The passage I quote above speaks of "out-of-sample" generalisation, not "test-set" generalisation. These are not the same.
Unfortunately such terminological confusion is common but "out-of-sample" should really be reserved for data that was not available during development of a system, either as a training, evaluation or testing partition. That, because "out of sample" suggests that the data was drawn from a different distribution than the, well, training sample (where the training sample is then subdivided to training, evaluation and testing partitions), i.e. the true distribution, so the real world.
I guess the OP is instead using "out-of-sample" to mean "test set" (which is not uncommon), but in that case we don't need to look all the way to learning theory to figure it out: published results are well known to select for successful experiments, in machine learning as in many areas of research, unfortunately.
So, the thing that I think is most important about the article (which was wonderful, btw) is the double descent loss curve. Originally demonstrated for boosting in 1989, it seems to have made a comeback since 2016.
That being said, this kind of stuff is gonna mostly be in the papers, so I suggest following the interesting references from the article, and repeating until you feel you understand :)
This is pretty common in many fields. Researchers don't have time to read they say. I see people that complain when they have to read one paper a week... This is disastrous in some labs where their only work is to rediscover things and add make-up so it looks new once they realize it is not.
Have you got a reference for the 1989 discovery of double descent?
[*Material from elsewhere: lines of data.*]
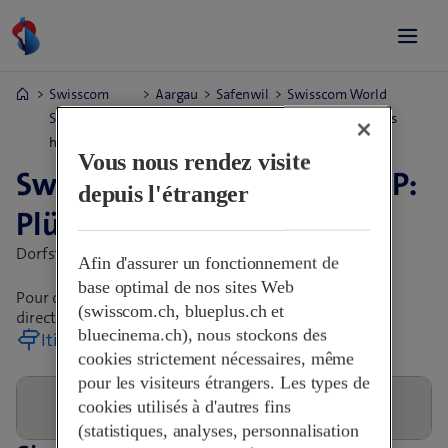
Swisscom
Aargau
Safenwil
Swisscom World
Shops et
Partner - EP: Plüss
horaires
GmbH
Vous nous rendez visite
Swisscom World Partner - EP:
depuis l'étranger
Plüss GmbH
Dorfstrasse 8,
5745 Safenwil, Suisse
Afin d'assurer un fonctionnement de
base optimal de nos sites Web
Pour connaître les heures d’ouverture, contactez
(swisscom.ch, blueplus.ch et
directement le Shop.
bluecinema.ch), nous stockons des
Itinéraire
cookies strictement nécessaires, même
pour les visiteurs étrangers. Les types de
cookies utilisés à d'autres fins
(statistiques, analyses, personnalisation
I brief Googling didn't unearth it. I'm not "citation needed"-ing you. I think a lot of decision-tree and boosting work is being rediscovered by the DL community. I would love to see the original discovery.
Rather like the 1957 development of cross-validation (which I remember reading, but definitely don't have a cite for), the double descent thing is part of the paper that is used on the way to something else.
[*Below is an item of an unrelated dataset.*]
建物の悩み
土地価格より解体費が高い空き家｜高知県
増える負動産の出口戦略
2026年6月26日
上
Do you mean the boosting graphs in Fig. 1, 4 of that paper?
It looks though that they have a double descent on the train set too, so it might not be the same phenomenon.
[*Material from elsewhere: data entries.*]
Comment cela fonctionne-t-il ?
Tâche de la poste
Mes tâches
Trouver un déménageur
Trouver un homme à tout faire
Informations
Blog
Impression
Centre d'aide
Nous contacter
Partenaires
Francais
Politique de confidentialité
Nevertheless, good to know, thanks for sharing! I knew both papers but never thought giving much attention to such details of the figures of the 1998 one. Is the connection between the papers well known, i.e. something people talk about?
The data fed into these systems is just measurements of target systems (eg., of light for photographs). This data is radically incomplete, so no compression of it will be an accurate (eg., 3d) model.
To reconstruct the world you need to measure the measuring device (ie., the body) as it interacts with the target system. In most cases you need, also, the hypothesis behind the action to resolve ambiguity in the measurement data.
Eg., you need to know you moved your hand to touch the fireplace to properly interpret what 'finger pain' means.
It is for reasons of this kind that 'comprehension' is an engineering problem, not a programme for a universal turing machine (which has no device boundaries).
It is engineering in the sense that 'compression' has to occur under the right measurement procedures, with hypothesis-laden action, etc.
Focusing on mathematical abstracta completely misses the problem.
All deep systems do is compress their training data to form archetypes and compare novel input to compressed archetypes. Since the data itself is necessarily profoundly ambiguous there is only a trivial sense of 'generalisation' achievd.